The Football Association rejected Queens Park Rangers appeal of the red card handed down to Joey Barton against Norwich City, choosing rigid defence of their referee over a fair evaluation of the facts at hand.
The spectacle that unfolded at Loftus Road Monday was an demonstration of the worst kind of refereeing imaginable - a combustible mix of wanton fouls ignored, slight touches chastised and an unseen event that was heavily lobbied to get a player sent off. There is a human element to officiating that has and will always be part of the game, but the after-action review by the FA and its decision to uphold a phantom foul is a poor reflection on the body's ability to objectively judge contentious events in the game.
The incident that led to the sending off was fairly routine - throughout a testy match that was physical and fast-paced at both ends, Barton and Bradley Johnson had been shoving and elbowing one another for the better part of the opening half-hour. Lining up off the ball after a re-start, they began exchanging and jostling for position. As Barton turned to get into his face about it, Johnson leaned close and then theatrically lept back as if struck by a Zidane-style headbutt. Play continued for a moment before referee Neil Swarbrick whistled play dead and consulted his assistant on the touchline.

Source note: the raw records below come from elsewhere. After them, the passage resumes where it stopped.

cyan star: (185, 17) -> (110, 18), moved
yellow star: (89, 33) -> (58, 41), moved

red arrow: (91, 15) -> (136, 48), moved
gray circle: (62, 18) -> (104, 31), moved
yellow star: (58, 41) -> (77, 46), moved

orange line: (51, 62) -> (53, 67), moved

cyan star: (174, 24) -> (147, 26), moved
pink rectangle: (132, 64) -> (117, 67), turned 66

A scrum of arguing and solicitation followed, as Norwich players shoved QPR men out of shouting distance and harangued the ref to avenge their man's supposed injury. Shortly thereafter a card was produced, Barton was off, and the tide began to turn against QPR. Their own part in the resulting loss is a separate matter, but the removal of a key player factored in greatly and contributed to turning a 1-0 lead into a 2-1 loss for the Super Hoops. Whether his absence was the sole result is debatable - QPR made some noise later in the game and had the opportunity to carve a point or more out of this match, but also mixed their usually porous defending in to keep the game open. Norwich equalised before the half and the stoop in the R's shoulders said enough - the momentum had swung against them. After a spirited start to the second half, Paul Lambert took the unusual step of bringing three new faces on at once, a tactical move that would pay off late as Steve Morrison scored late to put the game away. The R's faded down the stretch and dropped a crucial three points in their fight for Premier League survival.

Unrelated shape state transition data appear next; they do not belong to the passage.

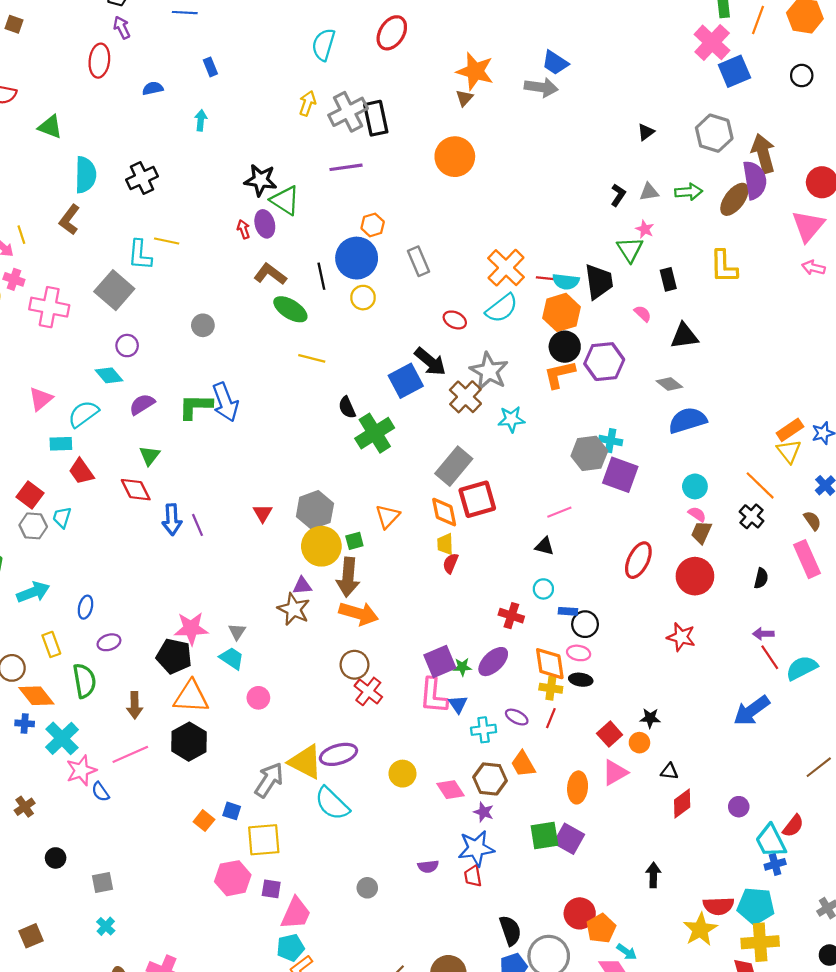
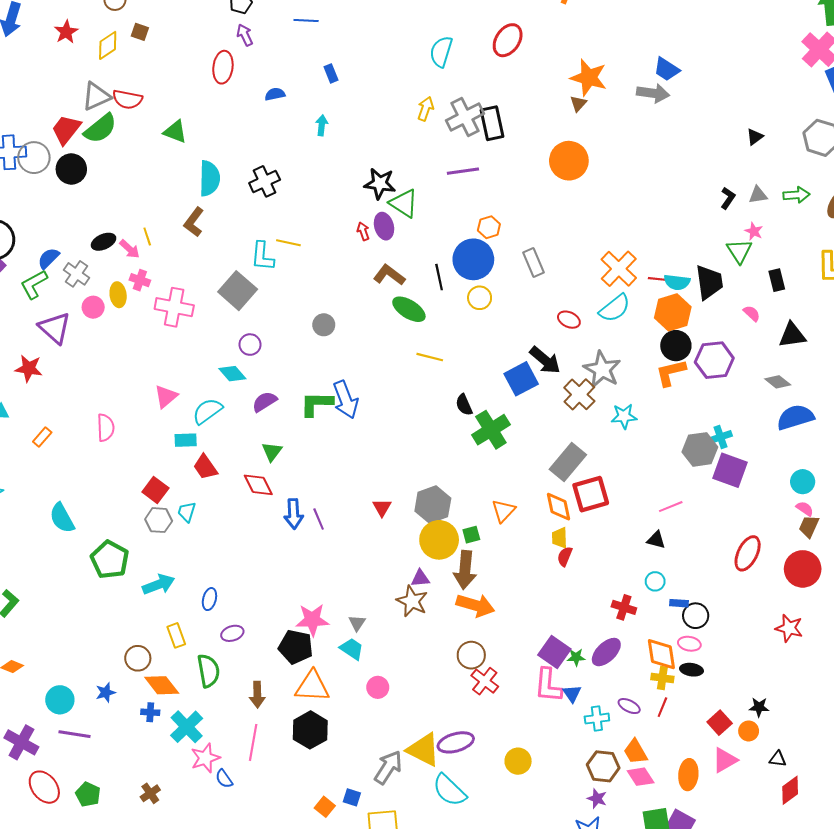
cyan cross: (611, 441) -> (721, 437), turned -30
purple square: (440, 662) -> (554, 652), turned -32
pink line: (130, 754) -> (253, 742), turned -56
pink diamond: (451, 790) -> (641, 777), moved

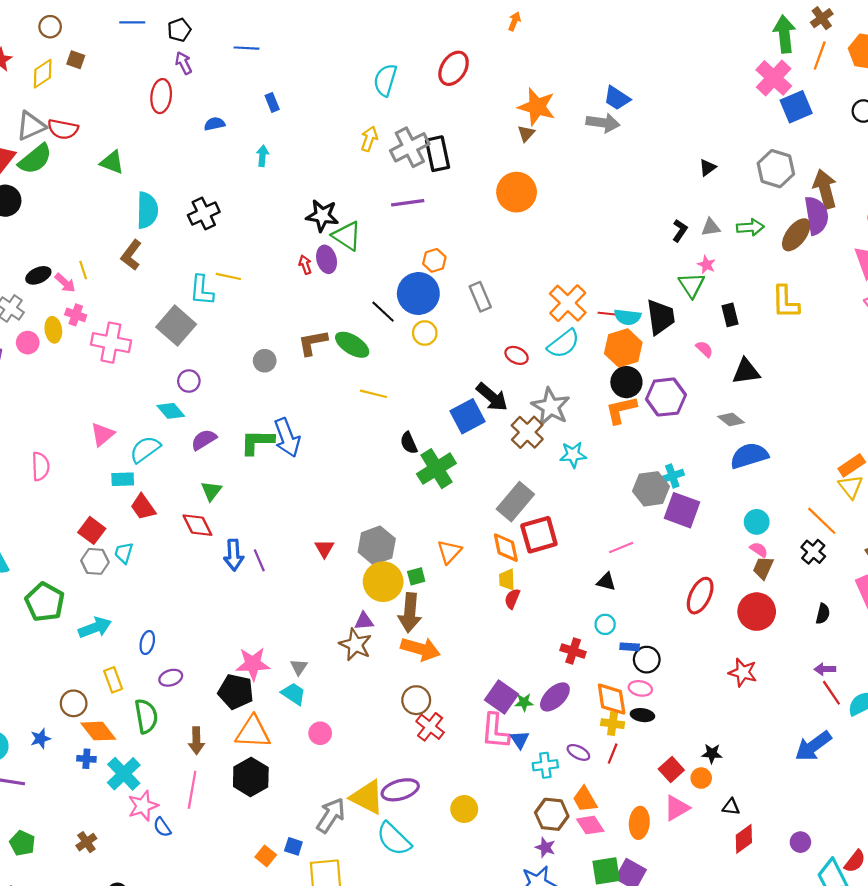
brown L-shape: (389, 275) -> (313, 343), moved, turned -48
black line: (439, 277) -> (383, 312), turned -35

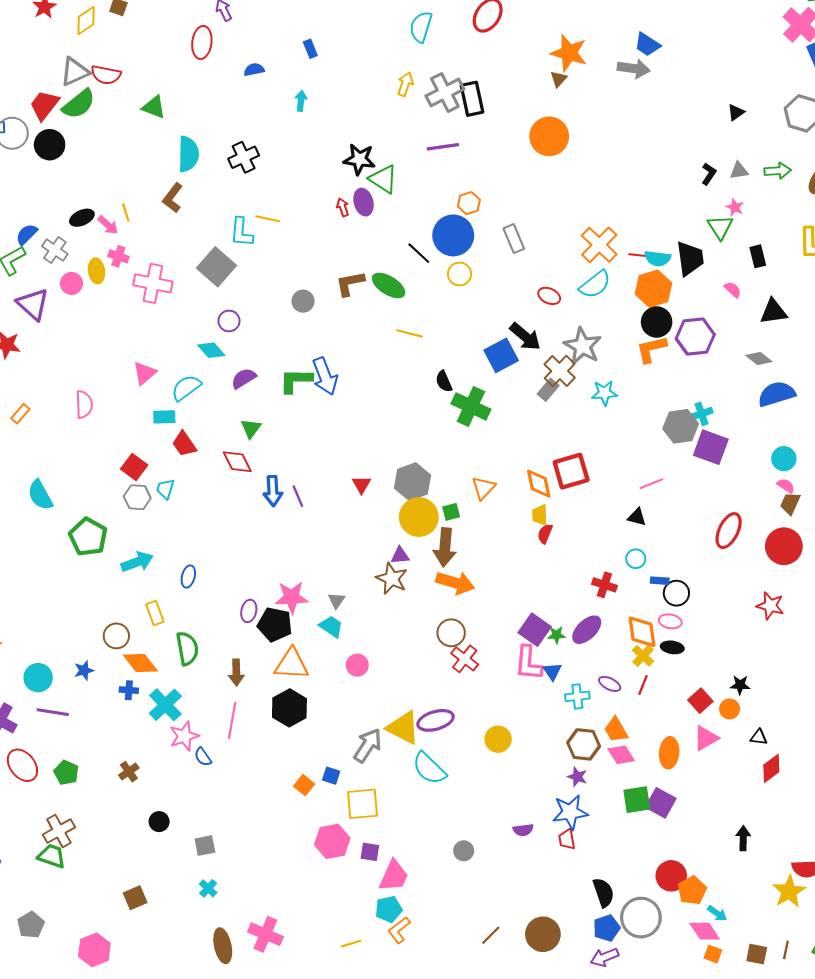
green cross: (436, 469) -> (471, 406), turned -33
gray rectangle: (515, 502) -> (548, 390), moved, size x0.6
purple ellipse: (171, 678) -> (249, 611), moved, turned -60
yellow cross: (613, 724) -> (643, 656), turned 35

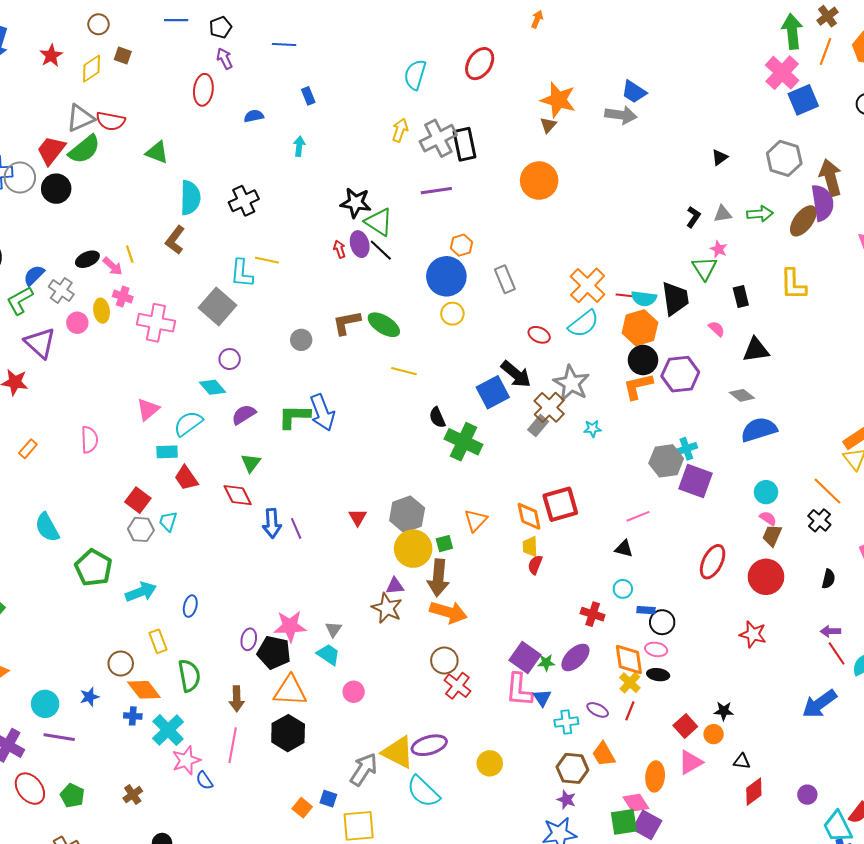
black line: (419, 253) -> (381, 250), moved
cyan star: (604, 393) -> (593, 429), size x0.7
pink diamond: (621, 755) -> (636, 803), moved

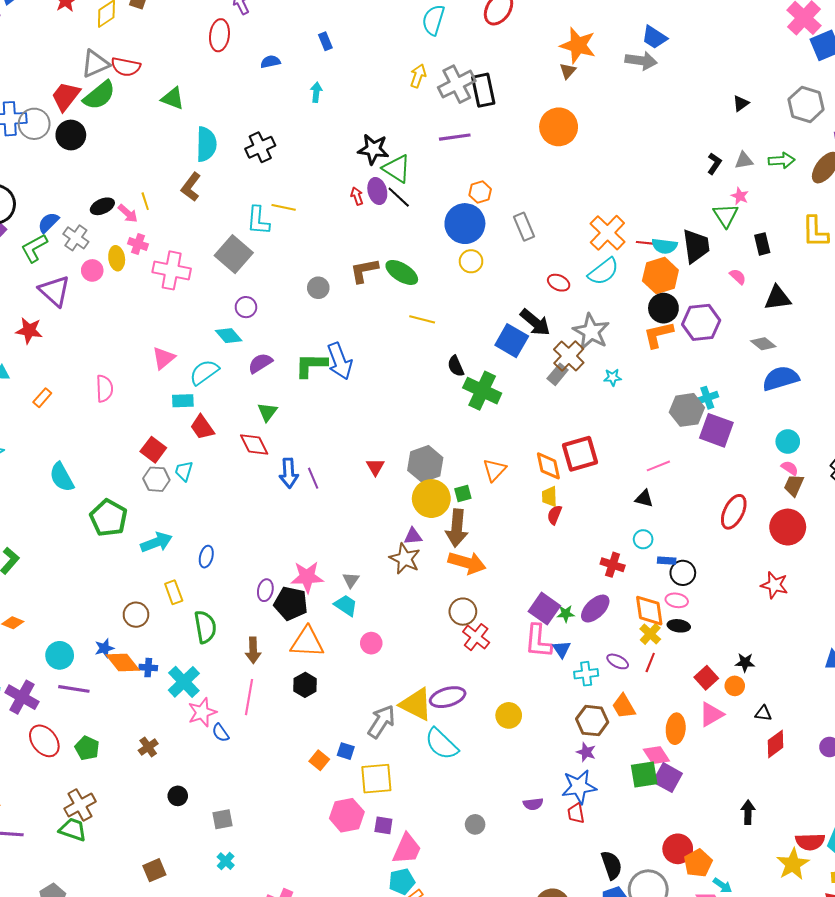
blue square: (493, 392) -> (512, 341), turned -32
orange diamond: (144, 690) -> (123, 662), moved
black hexagon: (288, 733) -> (305, 685), size x0.7

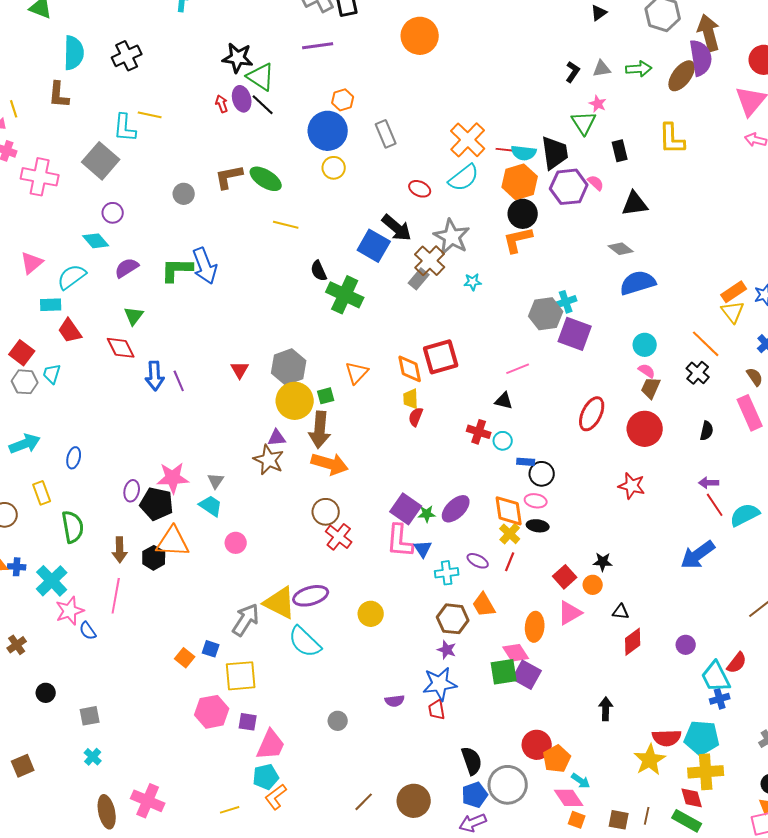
brown L-shape: (191, 187) -> (59, 95), turned -32
purple hexagon: (701, 322) -> (569, 187), moved
red cross: (613, 565) -> (479, 432), moved
black hexagon: (305, 685) -> (154, 558), moved

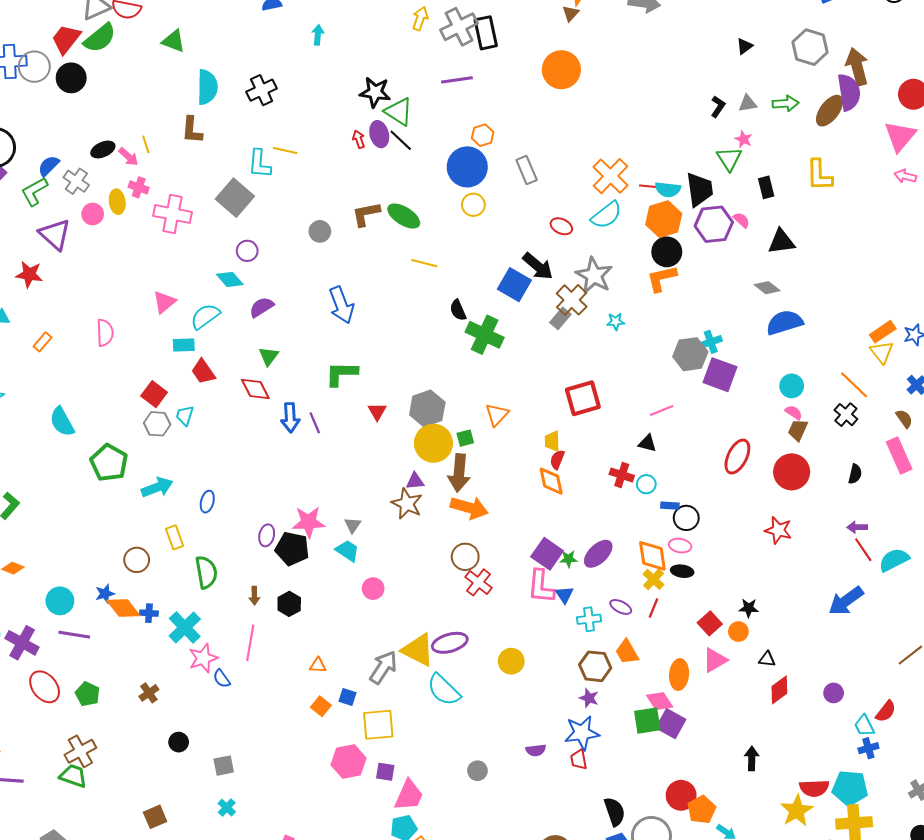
green L-shape: (177, 270) -> (341, 374), moved
orange diamond: (410, 369) -> (551, 481), moved
orange triangle: (173, 542) -> (318, 665), moved, size x0.5
brown arrow: (120, 550) -> (254, 596), size x0.7
cyan trapezoid: (716, 677) -> (864, 726), size x0.7

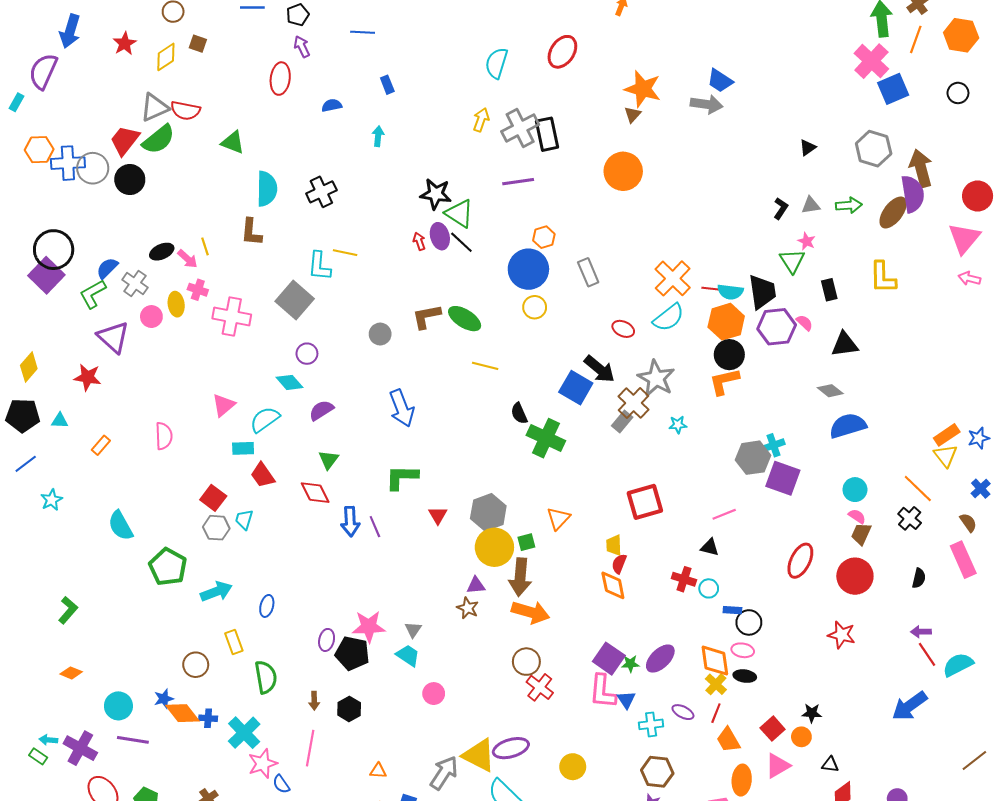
brown star: (407, 504) -> (468, 608), size x0.7
orange trapezoid: (627, 652) -> (728, 740), moved

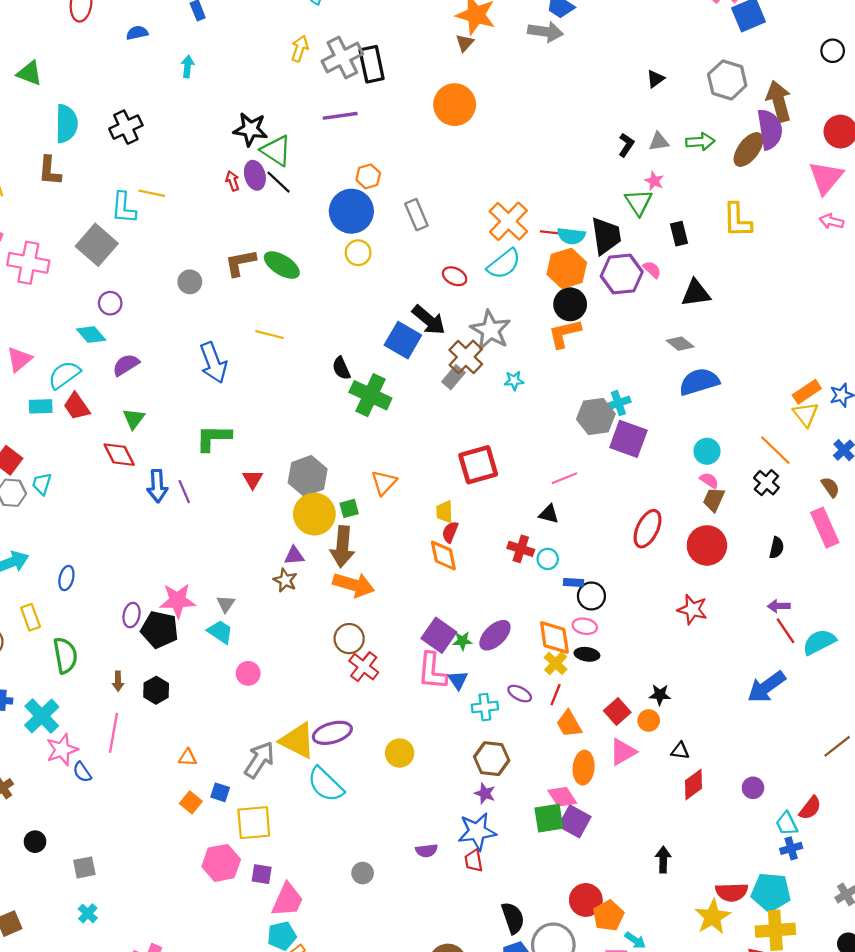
black circle: (958, 93) -> (833, 51), moved
yellow line: (485, 366) -> (269, 335), moved
red trapezoid: (263, 475) -> (77, 406), moved

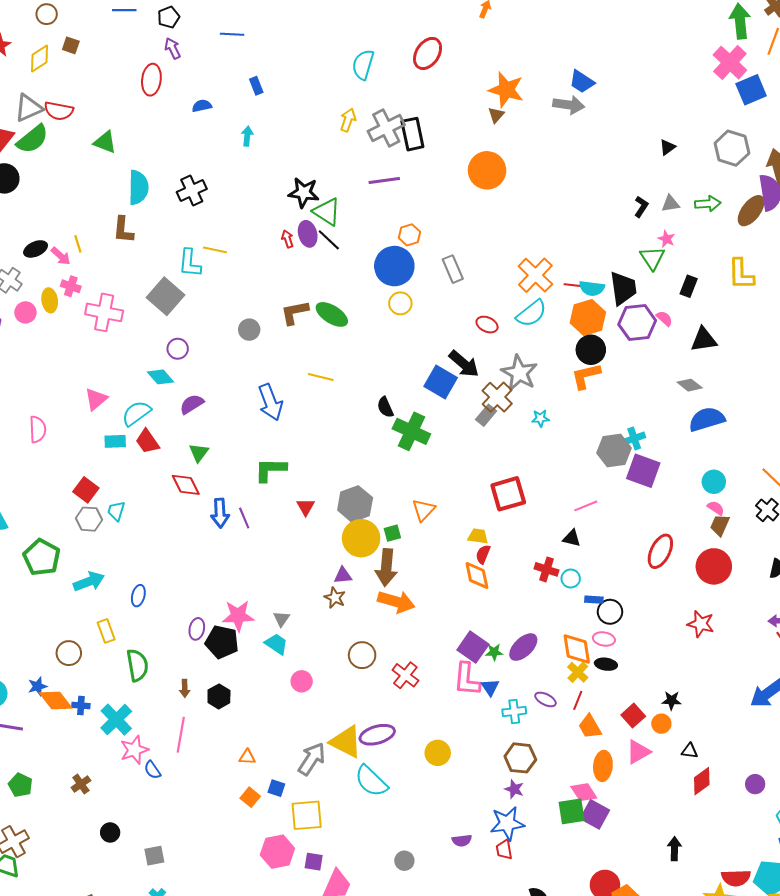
black rectangle: (679, 234) -> (689, 286), turned 35
yellow trapezoid: (444, 512) -> (478, 536), turned 100
brown circle: (349, 639) -> (362, 655), moved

QPR's decision to argue the call post-match was the right one. Certainly as a blogger focused on the club, I will be accused of biased view and to a degree that's fair. But looking at the tape objectively, there appears to be no contact, and certainly no "intent to headbutt," the laughable offence Barton was officially charged with. Had he reared back, thrust is noggin forward and just missed contact like another of his wayward free kicks, I'd be lambasting him in this space and calling for the ban to be enforced. Rather, he was merely in Johnson's face as tends to happen in a game where the ref fails to acknowledge or do anything about flagrant fouls and niggling elbows and shin-kicks. The angle is bad and the quality poor, but you can see daylight between the two players throughout the incident, as Barton approaches him and then as Johnson emphatically jerks away, playing the poor pitiable victim. An innocent bystander, minding his own business when this rampaging beast of a footballer marched up and head thwacked him in broad daylight. And to think, the referee initially let play go on.
Many have pointed out the hypocrisy of Barton complaining about such a flagrant embellishment, after he did virtually the same thing to get Gervinho sent off on opening day while he was still at Newcastle. Karma seems to have exacted its revenge here, and I would say that in that case, the ref got it wrong and Barton should have been carded for diving. But as the saying goes, two wrongs don't make a right, and the ref getting cajoled and talked into sending him away by the Norwich players is an atrocious miscarriage of his position. I don't envy them their work - standing in front of 20,000 screamers and telling them their man did the dirt is no easy thing and I respect the majority of refs who do a fine job. The system failed here though, and with the passage of time and ability to review the actual event, the FA should have reversed what appears to have been a very bad call. Instead they backed their man, upholding the on field decision which will cost the QPR midfielder three games.
Warnock's commentary on the state of officiating was spot on - a qualified and respected referee like Phil Dowd standing on the touchline as fourth official is a waste, when moments like these affect the outcome of important games. There are no guarantees QPR would have kept their lead, but there was a definite change when they went to ten men and the outcome was not a shock with the way things unfolded. Officials have a hard job, but the expectations that they call a game consistently are legitimate, and they failed at that task on this day. Hopefully the long term implications of the errors put forth here will be nil, but there is a real concern that the points dropped by QPR Monday will be costly going forward.